タケノコガイ(読み)たけのこがい(英語表記)auger shell

日本大百科全書(ニッポニカ) 「タケノコガイ」の意味・わかりやすい解説

タケノコガイ
たけのこがい / 筍貝
笋貝
auger shell
[学] Terebra subulata

軟体動物門腹足綱タケノコガイ科の巻き貝。紀伊半島以南の太平洋インド洋分布し、サンゴ礁地帯の水深10~30メートルの砂底に埋もれてすむ。殻高150ミリメートル、殻径25ミリメートルに達する細くて高い塔形で、螺層(らそう)は20階、殻表は平滑で、黄白色の地に黒斑(こくはん)列が螺層に2条、体層に3条ある。名は、形をタケノコに見立てたものである。

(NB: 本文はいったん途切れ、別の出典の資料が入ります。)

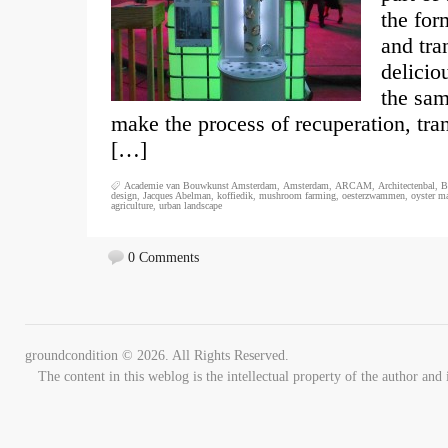
the for
and tra
delicio
the sam
make the process of recuperation, tra
[…]
Academie van Bouwkunst Amsterdam
,
Amsterdam
,
ARCAM
,
Architectenbal
,
B
design
,
Jacques Abelman
,
koffiedik
,
mushroom farming
,
oesterzwammen
,
oyster m
agriculture
,
urban landscape
0 Comments
groundcondition © 2026. All Rights Reserved.
The content in this weblog is the intellectual property of the author 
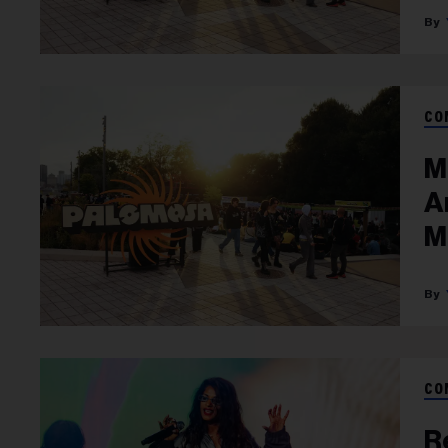
CO
M
A
M
CO
R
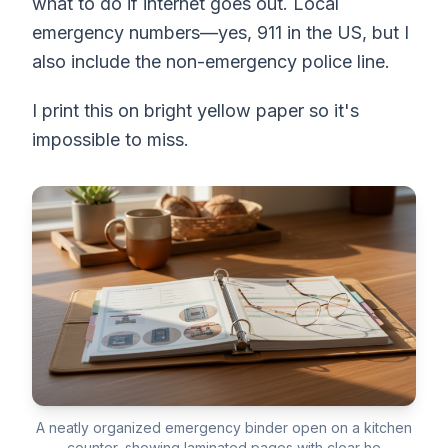
what to do if internet goes out. Local
emergency numbers—yes, 911 in the US, but I
also include the non-emergency police line.
I print this on bright yellow paper so it's
impossible to miss.
A neatly organized emergency binder open on a kitchen
counter, showing laminated pages with clear he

 近似種のウシノツノガイSubula muscariaは、分布も生息場所も本種と同じで、形も一見よく似ているが、螺層の黒斑は3条、体層に4条あり、縫合の下に螺構があるので区別できる。タケノコガイ科の貝は日本周辺には約20種を産し、殻の美しいものが多く、大形のリュウキュウタケガイOxymeris maculatusなどは観賞用や貝細工の材料にされている。

[奥谷喬司]

出典 小学館 日本大百科全書(ニッポニカ)日本大百科全書(ニッポニカ)について 情報 | 凡例

ブリタニカ国際大百科事典 小項目事典 「タケノコガイ」の意味・わかりやすい解説

タケノコガイ
Terebra subulata; subulate auger shell

軟体動物門腹足綱タケノコガイ科。殻高 15cm,殻径 2.5cm。殻は細長く,殻頂方向へ次第に細くなりとがる。その形状をタケノコに見立てたのが和名の由来である。螺層は 20階。殻表は平滑で光沢があり,黄白色地に黒色斑が体層に3列,他の螺層に2列ある。近縁のウシノツノガイ Subula muscariaは体層に4列,他の螺層に3列の黒色斑がある。ともに紀伊半島以南の熱帯太平洋,インド洋の潮間帯から水深 30mの砂底に埋もれてすむ。毒腺をもち,多毛類 (ゴカイ類) を捕食する。殻は貝細工の材料として用いられる。